Available data Block Start
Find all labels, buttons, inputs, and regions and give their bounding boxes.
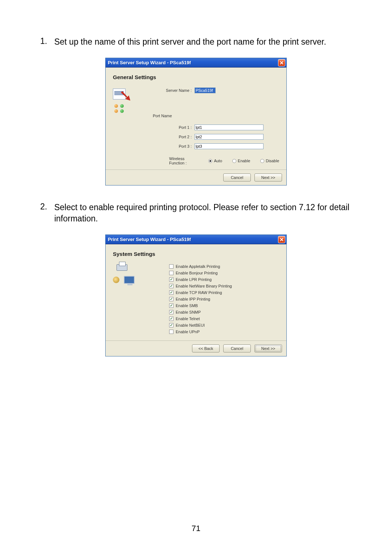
port2-label: Port 2 : xyxy=(113,135,195,139)
list-item-1: 1. Set up the name of this print server … xyxy=(29,36,363,48)
checkbox-icon[interactable]: ✓ xyxy=(169,310,173,314)
server-name-label: Server Name : xyxy=(138,88,195,93)
checkbox-row-5[interactable]: ✓Enable IPP Printing xyxy=(169,297,279,301)
checkbox-icon[interactable] xyxy=(169,264,173,269)
checkbox-row-8[interactable]: ✓Enable Telnet xyxy=(169,317,279,321)
list-item-2: 2. Select to enable required printing pr… xyxy=(29,202,363,224)
general-settings-dialog: Print Server Setup Wizard - PSca519f Gen… xyxy=(105,58,287,185)
checkbox-label: Enable IPP Printing xyxy=(176,297,210,301)
checkbox-icon[interactable]: ✓ xyxy=(169,303,173,308)
radio-enable-label: Enable xyxy=(238,159,250,163)
checkbox-label: Enable LPR Printing xyxy=(176,277,212,282)
item-number-2: 2. xyxy=(36,202,47,212)
checkbox-row-2[interactable]: ✓Enable LPR Printing xyxy=(169,277,279,282)
port3-input[interactable] xyxy=(195,143,264,149)
wizard-icon xyxy=(113,87,135,109)
radio-disable-label: Disable xyxy=(266,159,279,163)
checkbox-icon[interactable]: ✓ xyxy=(169,323,173,327)
checkbox-icon[interactable]: ✓ xyxy=(169,277,173,282)
back-button[interactable]: << Back xyxy=(192,344,220,352)
radio-enable[interactable]: Enable xyxy=(232,159,250,163)
checkbox-label: Enable NetWare Binary Printing xyxy=(176,284,232,288)
checkbox-row-1[interactable]: Enable Bonjour Printing xyxy=(169,271,279,275)
checkbox-row-6[interactable]: ✓Enable SMB xyxy=(169,303,279,308)
wireless-function-group: Wireless Function : Auto Enable Disable xyxy=(169,156,279,165)
checkbox-label: Enable TCP RAW Printing xyxy=(176,290,222,295)
port1-label: Port 1 : xyxy=(113,125,195,130)
cancel-button-2[interactable]: Cancel xyxy=(223,344,251,352)
checkbox-row-10[interactable]: Enable UPnP xyxy=(169,330,279,334)
checkbox-row-9[interactable]: ✓Enable NetBEUI xyxy=(169,323,279,327)
item-text-1: Set up the name of this print server and… xyxy=(54,36,359,48)
checkbox-label: Enable SNMP xyxy=(176,310,201,314)
checkbox-label: Enable UPnP xyxy=(176,330,200,334)
titlebar[interactable]: Print Server Setup Wizard - PSca519f xyxy=(106,58,286,68)
checkbox-icon[interactable]: ✓ xyxy=(169,290,173,295)
close-icon[interactable] xyxy=(278,59,285,66)
port3-label: Port 3 : xyxy=(113,144,195,148)
checkbox-row-4[interactable]: ✓Enable TCP RAW Printing xyxy=(169,290,279,295)
dialog2-heading: System Settings xyxy=(113,251,279,257)
protocol-checkbox-list: Enable Appletalk PrintingEnable Bonjour … xyxy=(169,264,279,334)
checkbox-label: Enable Telnet xyxy=(176,317,200,321)
radio-disable[interactable]: Disable xyxy=(260,159,279,163)
printer-computer-icon xyxy=(113,264,135,285)
radio-auto-label: Auto xyxy=(214,159,222,163)
server-name-input[interactable] xyxy=(195,87,216,93)
item-text-2: Select to enable required printing proto… xyxy=(54,202,359,224)
close-icon-2[interactable] xyxy=(278,236,285,243)
port1-input[interactable] xyxy=(195,125,264,130)
next-button-2[interactable]: Next >> xyxy=(254,344,282,352)
checkbox-icon[interactable]: ✓ xyxy=(169,284,173,288)
next-button[interactable]: Next >> xyxy=(254,174,282,181)
checkbox-label: Enable NetBEUI xyxy=(176,323,205,327)
checkbox-icon[interactable] xyxy=(169,271,173,275)
checkbox-row-7[interactable]: ✓Enable SNMP xyxy=(169,310,279,314)
titlebar-2[interactable]: Print Server Setup Wizard - PSca519f xyxy=(106,235,286,244)
checkbox-icon[interactable]: ✓ xyxy=(169,317,173,321)
cancel-button[interactable]: Cancel xyxy=(223,174,251,181)
radio-auto[interactable]: Auto xyxy=(208,159,222,163)
checkbox-label: Enable Appletalk Printing xyxy=(176,264,220,269)
titlebar-text-2: Print Server Setup Wizard - PSca519f xyxy=(108,237,278,242)
system-settings-dialog: Print Server Setup Wizard - PSca519f Sys… xyxy=(105,234,287,356)
wireless-label: Wireless Function : xyxy=(169,156,198,165)
page-number: 71 xyxy=(0,524,392,533)
checkbox-row-0[interactable]: Enable Appletalk Printing xyxy=(169,264,279,269)
dialog1-heading: General Settings xyxy=(113,74,279,80)
titlebar-text: Print Server Setup Wizard - PSca519f xyxy=(108,60,278,65)
checkbox-icon[interactable]: ✓ xyxy=(169,297,173,301)
checkbox-row-3[interactable]: ✓Enable NetWare Binary Printing xyxy=(169,284,279,288)
checkbox-icon[interactable] xyxy=(169,330,173,334)
item-number-1: 1. xyxy=(36,36,47,46)
checkbox-label: Enable Bonjour Printing xyxy=(176,271,218,275)
checkbox-label: Enable SMB xyxy=(176,303,198,308)
port-name-heading: Port Name xyxy=(153,114,279,118)
port2-input[interactable] xyxy=(195,134,264,140)
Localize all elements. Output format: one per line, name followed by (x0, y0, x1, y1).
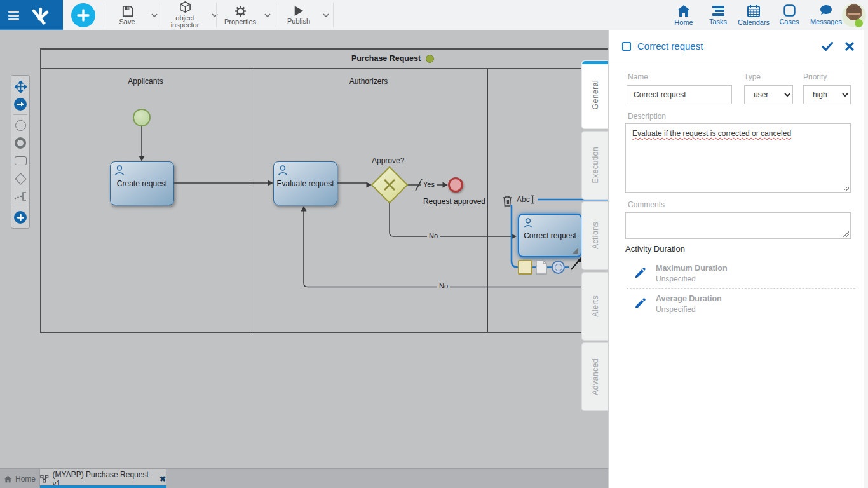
Available data Block End
Exercise instructions: An exact copy of every entry above is required, without the pictures.

Completed exercise:
Find all labels, buttons, inputs, and regions and give their bounding boxes.
port2-label: Port 2 : xyxy=(113,135,195,139)
list-item-1: 1. Set up the name of this print server … xyxy=(29,36,363,48)
checkbox-icon[interactable]: ✓ xyxy=(169,310,173,314)
server-name-label: Server Name : xyxy=(138,88,195,93)
checkbox-row-5[interactable]: ✓Enable IPP Printing xyxy=(169,297,279,301)
checkbox-icon[interactable] xyxy=(169,264,173,269)
checkbox-row-8[interactable]: ✓Enable Telnet xyxy=(169,317,279,321)
list-item-2: 2. Select to enable required printing pr… xyxy=(29,202,363,224)
general-settings-dialog: Print Server Setup Wizard - PSca519f Gen… xyxy=(105,58,287,185)
checkbox-label: Enable IPP Printing xyxy=(176,297,210,301)
checkbox-icon[interactable]: ✓ xyxy=(169,303,173,308)
radio-enable-label: Enable xyxy=(238,159,250,163)
checkbox-label: Enable LPR Printing xyxy=(176,277,212,282)
item-number-2: 2. xyxy=(36,202,47,212)
checkbox-row-2[interactable]: ✓Enable LPR Printing xyxy=(169,277,279,282)
port3-input[interactable] xyxy=(195,143,264,149)
wizard-icon xyxy=(113,87,135,109)
radio-disable-label: Disable xyxy=(266,159,279,163)
checkbox-icon[interactable]: ✓ xyxy=(169,323,173,327)
checkbox-icon[interactable]: ✓ xyxy=(169,277,173,282)
back-button[interactable]: << Back xyxy=(192,344,220,352)
radio-enable[interactable]: Enable xyxy=(232,159,250,163)
checkbox-label: Enable NetWare Binary Printing xyxy=(176,284,232,288)
checkbox-row-1[interactable]: Enable Bonjour Printing xyxy=(169,271,279,275)
checkbox-row-6[interactable]: ✓Enable SMB xyxy=(169,303,279,308)
wireless-function-group: Wireless Function : Auto Enable Disable xyxy=(169,156,279,165)
checkbox-label: Enable TCP RAW Printing xyxy=(176,290,222,295)
port1-label: Port 1 : xyxy=(113,125,195,130)
cancel-button-2[interactable]: Cancel xyxy=(223,344,251,352)
checkbox-row-10[interactable]: Enable UPnP xyxy=(169,330,279,334)
checkbox-row-9[interactable]: ✓Enable NetBEUI xyxy=(169,323,279,327)
item-text-1: Set up the name of this print server and… xyxy=(54,36,359,48)
checkbox-label: Enable SNMP xyxy=(176,310,201,314)
checkbox-label: Enable UPnP xyxy=(176,330,200,334)
titlebar[interactable]: Print Server Setup Wizard - PSca519f xyxy=(106,58,286,68)
checkbox-icon[interactable]: ✓ xyxy=(169,290,173,295)
close-icon[interactable] xyxy=(278,59,285,66)
port3-label: Port 3 : xyxy=(113,144,195,148)
checkbox-row-4[interactable]: ✓Enable TCP RAW Printing xyxy=(169,290,279,295)
dialog2-heading: System Settings xyxy=(113,251,279,257)
protocol-checkbox-list: Enable Appletalk PrintingEnable Bonjour … xyxy=(169,264,279,334)
checkbox-label: Enable Telnet xyxy=(176,317,200,321)
radio-disable[interactable]: Disable xyxy=(260,159,279,163)
printer-computer-icon xyxy=(113,264,135,285)
radio-auto-label: Auto xyxy=(214,159,222,163)
server-name-input[interactable] xyxy=(195,87,216,93)
item-text-2: Select to enable required printing proto… xyxy=(54,202,359,224)
close-icon-2[interactable] xyxy=(278,236,285,243)
port1-input[interactable] xyxy=(195,125,264,130)
next-button-2[interactable]: Next >> xyxy=(254,344,282,352)
checkbox-icon[interactable]: ✓ xyxy=(169,284,173,288)
next-button[interactable]: Next >> xyxy=(254,174,282,181)
checkbox-label: Enable NetBEUI xyxy=(176,323,205,327)
checkbox-icon[interactable] xyxy=(169,271,173,275)
checkbox-row-7[interactable]: ✓Enable SNMP xyxy=(169,310,279,314)
titlebar-2[interactable]: Print Server Setup Wizard - PSca519f xyxy=(106,235,286,244)
checkbox-icon[interactable]: ✓ xyxy=(169,317,173,321)
cancel-button[interactable]: Cancel xyxy=(223,174,251,181)
radio-auto[interactable]: Auto xyxy=(208,159,222,163)
checkbox-label: Enable Appletalk Printing xyxy=(176,264,220,269)
titlebar-text-2: Print Server Setup Wizard - PSca519f xyxy=(108,237,278,242)
system-settings-dialog: Print Server Setup Wizard - PSca519f Sys… xyxy=(105,234,287,356)
wireless-label: Wireless Function : xyxy=(169,156,198,165)
page-number: 71 xyxy=(0,524,392,533)
checkbox-row-0[interactable]: Enable Appletalk Printing xyxy=(169,264,279,269)
dialog1-heading: General Settings xyxy=(113,74,279,80)
titlebar-text: Print Server Setup Wizard - PSca519f xyxy=(108,60,278,65)
checkbox-icon[interactable]: ✓ xyxy=(169,297,173,301)
checkbox-row-3[interactable]: ✓Enable NetWare Binary Printing xyxy=(169,284,279,288)
checkbox-icon[interactable] xyxy=(169,330,173,334)
item-number-1: 1. xyxy=(36,36,47,46)
checkbox-label: Enable Bonjour Printing xyxy=(176,271,218,275)
checkbox-label: Enable SMB xyxy=(176,303,198,308)
port-name-heading: Port Name xyxy=(153,114,279,118)
port2-input[interactable] xyxy=(195,134,264,140)
Localize all elements. Output format: one per line, name followed by (x0, y0, x1, y1).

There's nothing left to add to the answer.